A more significant omission is the lack of engagement with the economic rationale for bibliometric tools. The author interprets citation indicators as symbolic or ritualistic, but largely ignores their function as scalable, cost-effective proxies in research evaluation systems strained by the limits of peer review. Peer review is resource-intensive: national assessments such as the UK's REF have cost upwards of £250 million per cycle. Hiring committees, tenure reviews, and grant panels demand vast investments of time and expert labor. In contrast, bibliometrics—despite their imperfections—offer reproducible, transparent screening mechanisms that can reduce the burden on evaluators. Any critique that sidesteps these economic realities and offers no viable alternative risks being philosophically interesting but operationally irrelevant.
Which approach is more detrimental to the progress of science: implementing a hybrid model of abbreviated peer review augmented by quantitative metrics—thereby conserving substantial financial resources—or relying exclusively on comprehensive, resource-intensive peer review protocols that allocate those funds away from direct research support? Moreover, how might the latter paradigm exacerbate inequities in research assessment for low-income countries, which lack the financial capacity to underwrite such costly evaluation processes?
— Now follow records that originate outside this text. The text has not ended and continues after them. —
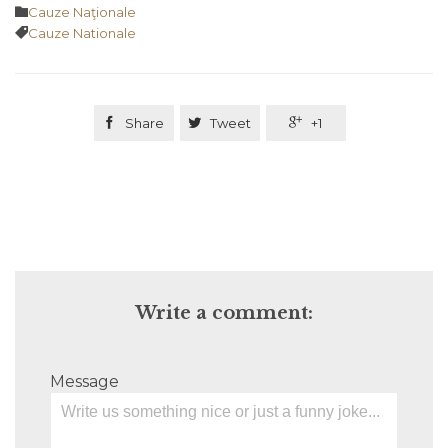
Category

Cauze Naţionale
Tags

Cauze Nationale

Share

Tweet

+1
Write a comment:
Message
Finally allow me to provide you with some insights into my homeland, Portugal, which has experimented with both approaches. In a prior Portuguese research assessment conducted in 2013, the international experts serving on the evaluation panels enjoyed complete autonomy. They had the freedom to evaluate research units through on-site visits and also had access to a comprehensive bibliometric analysis, utilizing data from Scopus, which was expertly conducted by Elsevier and generated a range of valuable metrics (Publications per FTE, Citations per FTE, h-index, Field-Weighted Citation Impact, Top cited publications, National and International Collaborations).
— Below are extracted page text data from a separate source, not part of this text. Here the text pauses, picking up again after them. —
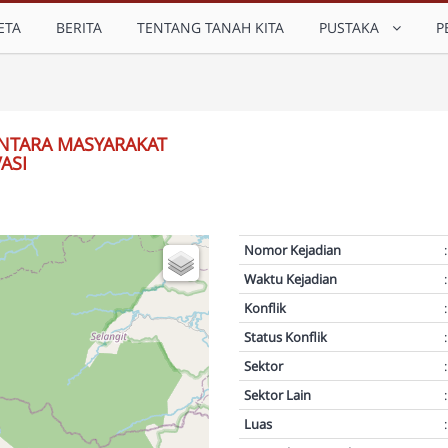
ETA
BERITA
TENTANG TANAH KITA
PUSTAKA
P
ANTARA MASYARAKAT
ASI
Nomor Kejadian
:
Waktu Kejadian
:
Konflik
:
Status Konflik
:
Sektor
:
Sektor Lain
:
Luas
:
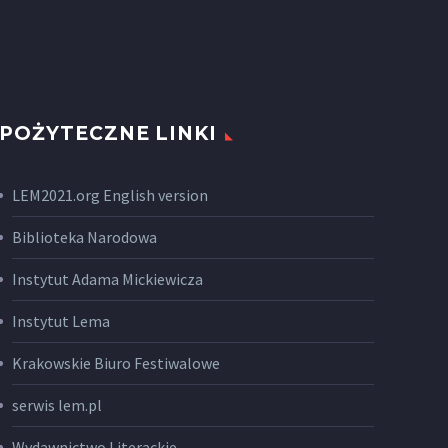
POŻYTECZNE LINKI
LEM2021.org English version
Biblioteka Narodowa
Instytut Adama Mickiewicza
Instytut Lema
Krakowskie Biuro Festiwalowe
serwis lem.pl
Wydawnictwo Literackie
However, in recent years, we experienced a shift in perspective, with a Science Minister who shared similar sentiments with those critical of bibliometrics. During the most recent research assessment in 2018, which involved the evaluation of 348 research units comprising nearly 20,000 researchers, the Evaluation Guide clearly dictated that absolutely no metric could be used by the panels (note that all panels were composed by international experts, 51 from UK, 21 from USA, 17 from Germany, 17 from France, 11 from The Netherlands, 8 from Finland, 8 from Ireland, 7 from Switzerland, 6 from Sweden, 5 from Norway and also from other countries).
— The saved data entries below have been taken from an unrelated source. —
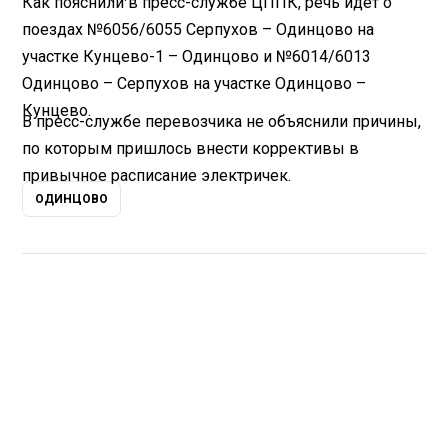
Как пояснили в пресс-службе ЦППК, речь идет о
поездах №6056/6055 Серпухов – Одинцово на
участке Кунцево-1 – Одинцово и №6014/6013
Одинцово – Серпухов на участке Одинцово –
Кунцево.
В пресс-службе перевозчика не объяснили причины,
по которым пришлось внести коррективы в
привычное расписание электричек.
ОДИНЦОВО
Nonetheless, once the research assessment had concluded, I conducted an extensive search through all the reports across various scientific areas. What I discovered was that the reviewers assigned significant importance to the quantity of publications and the perceived “quality” of journals, even though such considerations were expressly prohibited by the Evaluation Guide. I found that “publications”, “quartiles” and even “impact factors” were mentioned in the assessment reports more than 500 times. Meaning that in the absence of any metric the international experts (somewhat ironically) decide to use the worst of them all.